Sari's voice was full of conviction.
"Budi bukan hanya anak sulung yang harus memikul semua tanggung jawab keluarga.
"Budi isn't just the eldest child who has to shoulder all the family's responsibilities."
"Tatapan tajam Ayah berpindah ke Sari, tetapi Sari tidak gentar.
Father's sharp gaze shifted to Sari, but she was undeterred.
"Dan.
"And...," Sari continued, almost whispering.
," lanjut Sari, nyaris berbisik.
"There's something else you need to know.
"Ada satu lagi yang harus kalian tahu.
I've chosen to stay silent until now, but I know Budi feels too pressured by all these high expectations."

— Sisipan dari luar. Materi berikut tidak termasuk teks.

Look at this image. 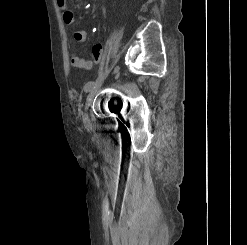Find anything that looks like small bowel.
<instances>
[{"label": "small bowel", "mask_w": 247, "mask_h": 245, "mask_svg": "<svg viewBox=\"0 0 247 245\" xmlns=\"http://www.w3.org/2000/svg\"><path fill=\"white\" fill-rule=\"evenodd\" d=\"M57 5L62 10V17L66 24H72L75 21L73 12L67 7V0H56ZM73 37L78 42H83L87 39L88 33L82 30L75 31ZM102 55V47L97 44L93 47V59H83L77 54H72L70 61L71 64L77 68L81 69H91L94 63L100 61Z\"/></svg>", "instance_id": "c3829d8e"}]
</instances>
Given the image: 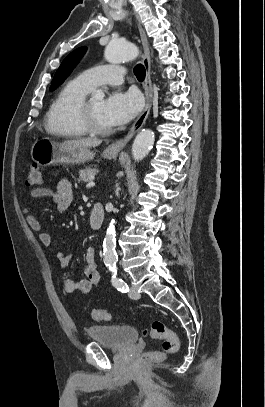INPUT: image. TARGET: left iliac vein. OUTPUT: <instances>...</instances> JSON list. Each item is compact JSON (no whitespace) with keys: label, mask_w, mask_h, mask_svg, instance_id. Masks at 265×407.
<instances>
[{"label":"left iliac vein","mask_w":265,"mask_h":407,"mask_svg":"<svg viewBox=\"0 0 265 407\" xmlns=\"http://www.w3.org/2000/svg\"><path fill=\"white\" fill-rule=\"evenodd\" d=\"M129 297L131 299H139L140 298V293L137 291V289L135 287H131L130 288V292H129Z\"/></svg>","instance_id":"left-iliac-vein-1"}]
</instances>
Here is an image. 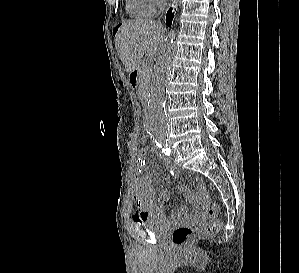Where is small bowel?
<instances>
[{
    "instance_id": "obj_1",
    "label": "small bowel",
    "mask_w": 299,
    "mask_h": 273,
    "mask_svg": "<svg viewBox=\"0 0 299 273\" xmlns=\"http://www.w3.org/2000/svg\"><path fill=\"white\" fill-rule=\"evenodd\" d=\"M147 152V149L142 148L138 153L136 164L140 172L141 170H143V167L145 165V156ZM164 164L172 177L177 178L179 176L178 168L171 161L164 160ZM135 186L136 190L134 201L136 203V211L133 215V220L137 222L148 215H155L158 218H164V205L167 204L171 198L169 191L162 190L158 196L159 203H157L155 193L151 187L150 176H138L135 181ZM180 190L192 204H194L195 206H200V199L197 195H195L185 187H180ZM190 218L191 216L187 215V209L185 207L180 208L172 215L173 222H178L183 219Z\"/></svg>"
}]
</instances>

Selama ini, aku memilih untuk diam, tapi aku tahu Budi merasa terlalu tertekan dengan semua harapan besar ini.
Mother held Budi's hand gently, realizing that both her children were burdened.

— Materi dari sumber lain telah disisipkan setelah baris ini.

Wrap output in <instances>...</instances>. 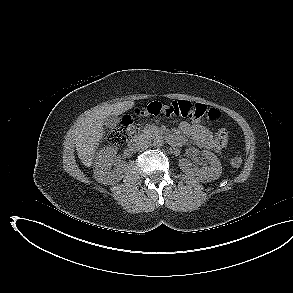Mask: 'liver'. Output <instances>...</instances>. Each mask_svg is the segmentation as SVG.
Returning a JSON list of instances; mask_svg holds the SVG:
<instances>
[{"instance_id": "1", "label": "liver", "mask_w": 293, "mask_h": 293, "mask_svg": "<svg viewBox=\"0 0 293 293\" xmlns=\"http://www.w3.org/2000/svg\"><path fill=\"white\" fill-rule=\"evenodd\" d=\"M133 106V101L118 102L95 108L78 119L74 129L75 146L79 159L86 167L93 164L95 152L103 137L105 119L110 115L118 116Z\"/></svg>"}]
</instances>
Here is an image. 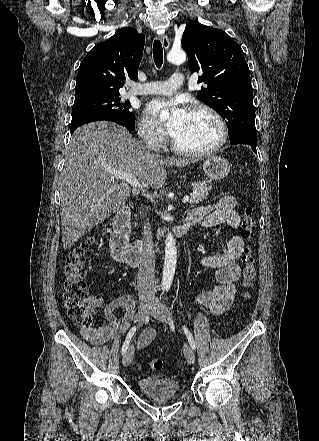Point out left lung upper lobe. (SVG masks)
<instances>
[{"mask_svg": "<svg viewBox=\"0 0 319 441\" xmlns=\"http://www.w3.org/2000/svg\"><path fill=\"white\" fill-rule=\"evenodd\" d=\"M182 47L191 72H203L207 84L197 98L226 120L230 142H257L255 109L249 68L239 44L224 31L191 21L186 24Z\"/></svg>", "mask_w": 319, "mask_h": 441, "instance_id": "obj_1", "label": "left lung upper lobe"}]
</instances>
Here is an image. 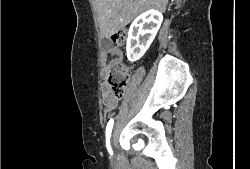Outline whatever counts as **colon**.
<instances>
[{
  "label": "colon",
  "instance_id": "1",
  "mask_svg": "<svg viewBox=\"0 0 250 169\" xmlns=\"http://www.w3.org/2000/svg\"><path fill=\"white\" fill-rule=\"evenodd\" d=\"M126 33L120 31L112 34V43L117 46H123L126 43ZM130 78V69L126 65L115 66L111 68L106 77L107 86L111 96L115 99H121L126 92Z\"/></svg>",
  "mask_w": 250,
  "mask_h": 169
}]
</instances>
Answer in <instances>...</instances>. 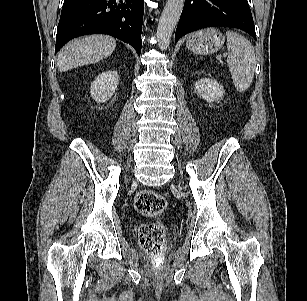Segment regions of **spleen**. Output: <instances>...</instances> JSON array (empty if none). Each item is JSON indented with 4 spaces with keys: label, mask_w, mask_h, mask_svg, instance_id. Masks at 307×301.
<instances>
[{
    "label": "spleen",
    "mask_w": 307,
    "mask_h": 301,
    "mask_svg": "<svg viewBox=\"0 0 307 301\" xmlns=\"http://www.w3.org/2000/svg\"><path fill=\"white\" fill-rule=\"evenodd\" d=\"M227 64L231 72L235 88L239 92L246 91L252 83L255 72V51L250 41L243 35L227 31Z\"/></svg>",
    "instance_id": "spleen-1"
}]
</instances>
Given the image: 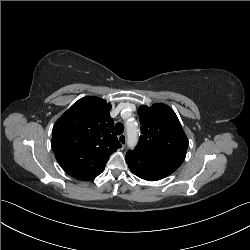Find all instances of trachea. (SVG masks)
Instances as JSON below:
<instances>
[{
    "mask_svg": "<svg viewBox=\"0 0 250 250\" xmlns=\"http://www.w3.org/2000/svg\"><path fill=\"white\" fill-rule=\"evenodd\" d=\"M124 131V125L120 122L116 123L115 125V132L117 135H121Z\"/></svg>",
    "mask_w": 250,
    "mask_h": 250,
    "instance_id": "trachea-1",
    "label": "trachea"
}]
</instances>
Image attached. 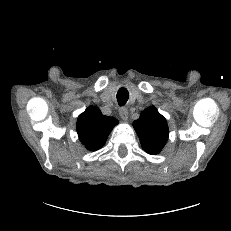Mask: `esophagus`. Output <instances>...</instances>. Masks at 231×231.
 <instances>
[{
	"instance_id": "obj_1",
	"label": "esophagus",
	"mask_w": 231,
	"mask_h": 231,
	"mask_svg": "<svg viewBox=\"0 0 231 231\" xmlns=\"http://www.w3.org/2000/svg\"><path fill=\"white\" fill-rule=\"evenodd\" d=\"M119 114H120V117L122 118V120L127 121V119H128V110H127V108H124V107L120 108Z\"/></svg>"
}]
</instances>
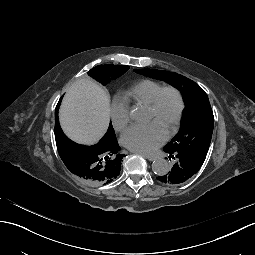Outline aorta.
Wrapping results in <instances>:
<instances>
[{
    "label": "aorta",
    "mask_w": 255,
    "mask_h": 255,
    "mask_svg": "<svg viewBox=\"0 0 255 255\" xmlns=\"http://www.w3.org/2000/svg\"><path fill=\"white\" fill-rule=\"evenodd\" d=\"M130 117L135 121H141L145 118V114L142 109L135 108L130 112ZM152 171L158 176L166 174L169 171L167 160L163 158L155 159L152 163Z\"/></svg>",
    "instance_id": "obj_1"
}]
</instances>
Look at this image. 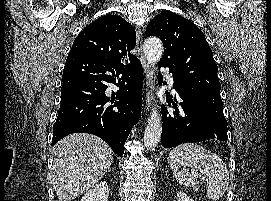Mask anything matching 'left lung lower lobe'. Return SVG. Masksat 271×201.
<instances>
[{
	"mask_svg": "<svg viewBox=\"0 0 271 201\" xmlns=\"http://www.w3.org/2000/svg\"><path fill=\"white\" fill-rule=\"evenodd\" d=\"M159 67H164L159 65ZM171 73V72H170ZM159 81L162 76L158 75ZM174 88L177 95L174 99H167L168 105L174 109L168 111L164 106L161 107L163 117V127L161 142L163 147H174L187 142H200L210 139L226 141L227 138L215 133L210 126L204 109L195 102L190 96L180 91L176 77Z\"/></svg>",
	"mask_w": 271,
	"mask_h": 201,
	"instance_id": "left-lung-lower-lobe-1",
	"label": "left lung lower lobe"
}]
</instances>
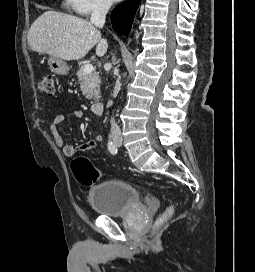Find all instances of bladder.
I'll return each mask as SVG.
<instances>
[{"label":"bladder","mask_w":255,"mask_h":272,"mask_svg":"<svg viewBox=\"0 0 255 272\" xmlns=\"http://www.w3.org/2000/svg\"><path fill=\"white\" fill-rule=\"evenodd\" d=\"M89 203L95 213L114 217L128 213L140 203L138 191L120 180H106L88 192Z\"/></svg>","instance_id":"31cf9c89"}]
</instances>
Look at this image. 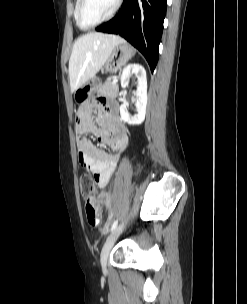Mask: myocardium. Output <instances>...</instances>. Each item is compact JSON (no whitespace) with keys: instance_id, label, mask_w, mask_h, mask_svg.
Instances as JSON below:
<instances>
[{"instance_id":"1","label":"myocardium","mask_w":247,"mask_h":304,"mask_svg":"<svg viewBox=\"0 0 247 304\" xmlns=\"http://www.w3.org/2000/svg\"><path fill=\"white\" fill-rule=\"evenodd\" d=\"M85 2L86 0H79V3H78V8H77V23H78V26L81 28V29H92V28H95V27H98L99 25L105 23V22H108L110 21L112 18L115 17V15L118 13V11L120 10L121 8V5L123 3V0H117L116 2V5H115V8L113 9V11L107 16L105 17L104 19H102L101 21L93 24V25H86L84 24L83 22V18H82V11H83V7L85 5Z\"/></svg>"}]
</instances>
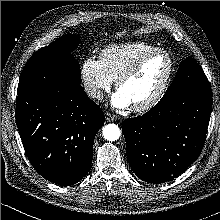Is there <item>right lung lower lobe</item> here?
<instances>
[{
    "instance_id": "1",
    "label": "right lung lower lobe",
    "mask_w": 220,
    "mask_h": 220,
    "mask_svg": "<svg viewBox=\"0 0 220 220\" xmlns=\"http://www.w3.org/2000/svg\"><path fill=\"white\" fill-rule=\"evenodd\" d=\"M16 123L35 170L53 183L69 186L91 166L104 113L81 86H75L18 95Z\"/></svg>"
}]
</instances>
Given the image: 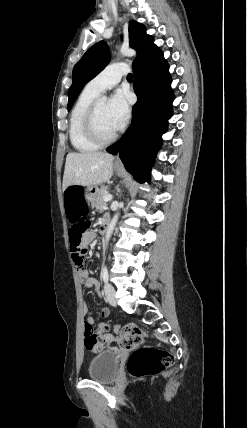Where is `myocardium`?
Returning a JSON list of instances; mask_svg holds the SVG:
<instances>
[{
    "label": "myocardium",
    "mask_w": 247,
    "mask_h": 428,
    "mask_svg": "<svg viewBox=\"0 0 247 428\" xmlns=\"http://www.w3.org/2000/svg\"><path fill=\"white\" fill-rule=\"evenodd\" d=\"M100 101H94L92 105L89 107L85 118H84V130L87 136L96 144L100 146L108 145L111 142H113L117 136L118 132L115 131L113 134H111L108 137H103L97 127H96V112L97 107Z\"/></svg>",
    "instance_id": "f54148a6"
}]
</instances>
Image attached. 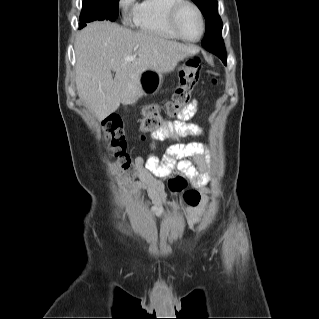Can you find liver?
Here are the masks:
<instances>
[{"mask_svg": "<svg viewBox=\"0 0 319 319\" xmlns=\"http://www.w3.org/2000/svg\"><path fill=\"white\" fill-rule=\"evenodd\" d=\"M74 49L77 94L98 120L115 112L121 103L132 104L142 95V71L169 73L179 61L198 52L194 46L108 21L89 23L78 32ZM127 56L135 59L125 61Z\"/></svg>", "mask_w": 319, "mask_h": 319, "instance_id": "6515ba94", "label": "liver"}]
</instances>
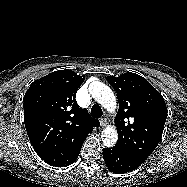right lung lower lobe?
Returning <instances> with one entry per match:
<instances>
[{
  "mask_svg": "<svg viewBox=\"0 0 187 187\" xmlns=\"http://www.w3.org/2000/svg\"><path fill=\"white\" fill-rule=\"evenodd\" d=\"M79 152H80V151H79ZM79 152L75 155V157H74V159L72 160L71 163H73V162L77 159V157H78V155H79ZM71 163H70V164H71ZM70 164H69V165H70ZM67 166H68V165H67Z\"/></svg>",
  "mask_w": 187,
  "mask_h": 187,
  "instance_id": "obj_1",
  "label": "right lung lower lobe"
}]
</instances>
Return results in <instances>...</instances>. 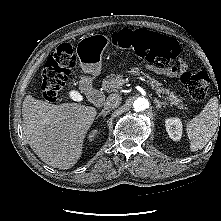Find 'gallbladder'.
Returning <instances> with one entry per match:
<instances>
[{"label":"gallbladder","instance_id":"gallbladder-1","mask_svg":"<svg viewBox=\"0 0 221 221\" xmlns=\"http://www.w3.org/2000/svg\"><path fill=\"white\" fill-rule=\"evenodd\" d=\"M65 96L67 98V100L71 101V102H78L82 100V93L78 91V89L71 87L69 89H67Z\"/></svg>","mask_w":221,"mask_h":221}]
</instances>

"Ibu menggenggam tangan Budi dengan lembut, menyadari bahwa kedua anaknya sedang terbebani.
"Perhaps we should listen to them too.
"Pak, mungkin kita juga harus mendengar mereka.
In a family, we should support each other, right?"
Dalam keluarga, kita harus saling mendukung, kan?
she said.
"Keputusan yang dibuat malam itu memang tidak mudah.
The decision made that night was not easy.
Budi merasakan beban yang dirasakannya selama ini sedikit terangkat.
Budi felt the weight he had been carrying lift slightly.
Dia tahu, meskipun tak mudah, jalan untuk mengejar mimpinya kini lebih terbuka.
He knew, although it wouldn't be easy, the path to pursuing his dream was now more open.
Sari, yang berbicara dengan lantang dan jujur, mulai merasakan bahwa terkadang cara terbaik untuk menyampaikan sesuatu adalah dengan lebih tenang.
Sari, who spoke loudly and honestly, began to feel that sometimes the best way to convey something is with more calmness.
Malam itu, meski diliputi perasaan yang campur aduk, keluarga mereka belajar bahwa cinta dan dukungan adalah kunci untuk menjaga keharmonisan, bukan ketakutan atau tekanan.
That night, although filled with mixed emotions, their family learned that love and support are key to maintaining harmony, not fear or pressure.
Entah bagaimana, keheningan yang sebelumnya penuh ketegangan kini berubah menjadi refleksi, menjadi momen untuk lebih mengerti satu sama lain.
Somehow, the silence that was once full of tension turned into reflection, becoming a moment to understand each other better.